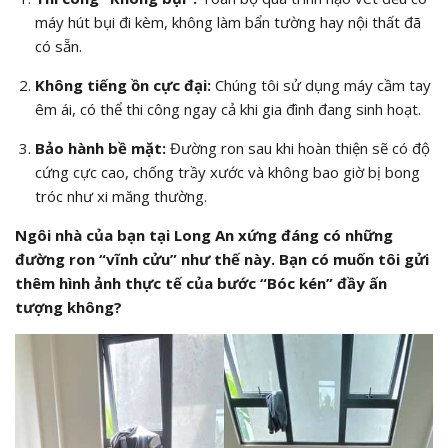
máy hút bụi đi kèm, không làm bẩn tường hay nội thất đã
có sẵn.
Không tiếng ồn cực đại:
Chúng tôi sử dụng máy cầm tay
êm ái, có thể thi công ngay cả khi gia đình đang sinh hoạt.
Bảo hành bề mặt:
Đường ron sau khi hoàn thiện sẽ có độ
cứng cực cao, chống trầy xước và không bao giờ bị bong
tróc như xi măng thường.
Ngôi nhà của bạn tại Long An xứng đáng có những
đường ron “vĩnh cửu” như thế này. Bạn có muốn tôi gửi
thêm hình ảnh thực tế của bước “Bóc kén” đầy ấn
tượng không?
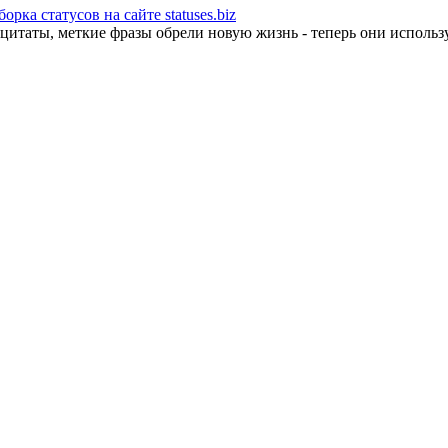
рка статусов на сайте statuses.biz
таты, меткие фразы обрели новую жизнь - теперь они используют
- - - - - - -
■ Your assignment
Where the line containing "Đường ron sau khi hoàn thiện sẽ có độ" appears in the records above, begin copying and continue exactly through the last line, with nothing else; omit every picture.

■ Response for this exercise
Đường ron sau khi hoàn thiện sẽ có độ
cứng cực cao, chống trầy xước và không bao giờ bị bong
tróc như xi măng thường.
Ngôi nhà của bạn tại Long An xứng đáng có những
đường ron “vĩnh cửu” như thế này. Bạn có muốn tôi gửi
thêm hình ảnh thực tế của bước “Bóc kén” đầy ấn
tượng không?
рка статусов на сайте statuses.biz
таты, меткие фразы обрели новую жизнь - теперь они используют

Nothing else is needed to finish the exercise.